## Supplied data
···
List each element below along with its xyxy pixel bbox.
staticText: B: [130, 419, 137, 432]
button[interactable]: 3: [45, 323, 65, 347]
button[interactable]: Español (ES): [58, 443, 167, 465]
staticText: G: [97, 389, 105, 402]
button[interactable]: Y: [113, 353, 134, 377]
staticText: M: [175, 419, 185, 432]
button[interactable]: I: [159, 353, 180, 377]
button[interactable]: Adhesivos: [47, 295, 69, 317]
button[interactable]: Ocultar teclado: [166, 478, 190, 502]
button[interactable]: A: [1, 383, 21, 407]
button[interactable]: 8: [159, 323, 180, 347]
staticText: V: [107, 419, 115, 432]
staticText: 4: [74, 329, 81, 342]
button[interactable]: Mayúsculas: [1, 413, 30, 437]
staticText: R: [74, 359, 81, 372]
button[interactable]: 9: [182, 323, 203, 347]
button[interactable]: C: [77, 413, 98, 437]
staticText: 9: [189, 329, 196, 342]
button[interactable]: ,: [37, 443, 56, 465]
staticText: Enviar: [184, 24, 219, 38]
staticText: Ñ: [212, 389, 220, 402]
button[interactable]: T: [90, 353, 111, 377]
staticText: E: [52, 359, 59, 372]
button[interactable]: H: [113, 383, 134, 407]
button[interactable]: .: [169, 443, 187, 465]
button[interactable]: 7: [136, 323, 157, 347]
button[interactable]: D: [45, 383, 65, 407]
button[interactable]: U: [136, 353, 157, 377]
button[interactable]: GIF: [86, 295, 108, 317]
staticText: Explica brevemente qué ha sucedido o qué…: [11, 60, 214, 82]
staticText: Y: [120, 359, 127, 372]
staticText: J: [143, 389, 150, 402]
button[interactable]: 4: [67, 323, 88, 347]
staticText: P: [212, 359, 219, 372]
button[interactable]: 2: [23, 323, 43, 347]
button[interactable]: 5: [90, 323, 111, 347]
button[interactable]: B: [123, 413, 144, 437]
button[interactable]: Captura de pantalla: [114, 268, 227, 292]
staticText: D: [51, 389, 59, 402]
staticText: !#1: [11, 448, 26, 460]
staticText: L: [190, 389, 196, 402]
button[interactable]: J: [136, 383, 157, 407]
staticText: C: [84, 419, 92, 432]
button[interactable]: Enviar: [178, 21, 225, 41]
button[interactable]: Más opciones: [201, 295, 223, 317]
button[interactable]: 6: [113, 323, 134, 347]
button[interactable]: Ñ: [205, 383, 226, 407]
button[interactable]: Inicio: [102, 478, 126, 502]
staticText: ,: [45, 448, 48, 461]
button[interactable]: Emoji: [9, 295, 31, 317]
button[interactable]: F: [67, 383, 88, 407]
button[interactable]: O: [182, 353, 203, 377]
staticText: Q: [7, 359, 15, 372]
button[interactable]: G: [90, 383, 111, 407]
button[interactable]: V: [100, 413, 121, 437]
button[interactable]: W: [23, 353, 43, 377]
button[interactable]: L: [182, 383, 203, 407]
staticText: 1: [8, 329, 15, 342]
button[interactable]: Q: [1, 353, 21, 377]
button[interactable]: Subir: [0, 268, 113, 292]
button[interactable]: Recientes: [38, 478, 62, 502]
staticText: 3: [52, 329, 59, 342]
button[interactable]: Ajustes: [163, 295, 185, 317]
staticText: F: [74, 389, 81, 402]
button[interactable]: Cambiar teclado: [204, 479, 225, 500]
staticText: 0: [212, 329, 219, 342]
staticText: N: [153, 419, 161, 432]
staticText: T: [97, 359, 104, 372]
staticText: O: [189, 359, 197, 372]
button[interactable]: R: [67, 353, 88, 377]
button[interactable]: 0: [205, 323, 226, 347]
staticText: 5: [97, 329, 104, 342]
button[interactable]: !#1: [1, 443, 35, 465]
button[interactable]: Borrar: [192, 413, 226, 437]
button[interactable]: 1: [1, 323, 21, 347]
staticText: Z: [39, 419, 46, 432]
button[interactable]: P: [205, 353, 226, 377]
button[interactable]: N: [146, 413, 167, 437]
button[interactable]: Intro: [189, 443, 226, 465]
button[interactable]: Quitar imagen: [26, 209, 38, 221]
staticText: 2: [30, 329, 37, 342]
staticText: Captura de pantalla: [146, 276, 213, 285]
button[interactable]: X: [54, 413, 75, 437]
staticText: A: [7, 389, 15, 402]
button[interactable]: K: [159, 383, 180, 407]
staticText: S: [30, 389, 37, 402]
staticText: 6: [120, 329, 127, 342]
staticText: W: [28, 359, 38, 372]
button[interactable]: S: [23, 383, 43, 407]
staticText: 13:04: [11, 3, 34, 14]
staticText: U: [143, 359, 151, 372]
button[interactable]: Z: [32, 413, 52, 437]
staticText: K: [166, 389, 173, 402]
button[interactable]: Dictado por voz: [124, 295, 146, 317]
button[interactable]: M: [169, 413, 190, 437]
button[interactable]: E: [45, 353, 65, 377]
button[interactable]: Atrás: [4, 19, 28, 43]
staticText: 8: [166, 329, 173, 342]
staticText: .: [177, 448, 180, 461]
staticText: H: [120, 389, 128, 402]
···
## To do
Where the word "Enviar" shows up in a line of the entries above, copy that line.

## Output for this task
staticText: Enviar: [184, 24, 219, 38]
button[interactable]: Enviar: [178, 21, 225, 41]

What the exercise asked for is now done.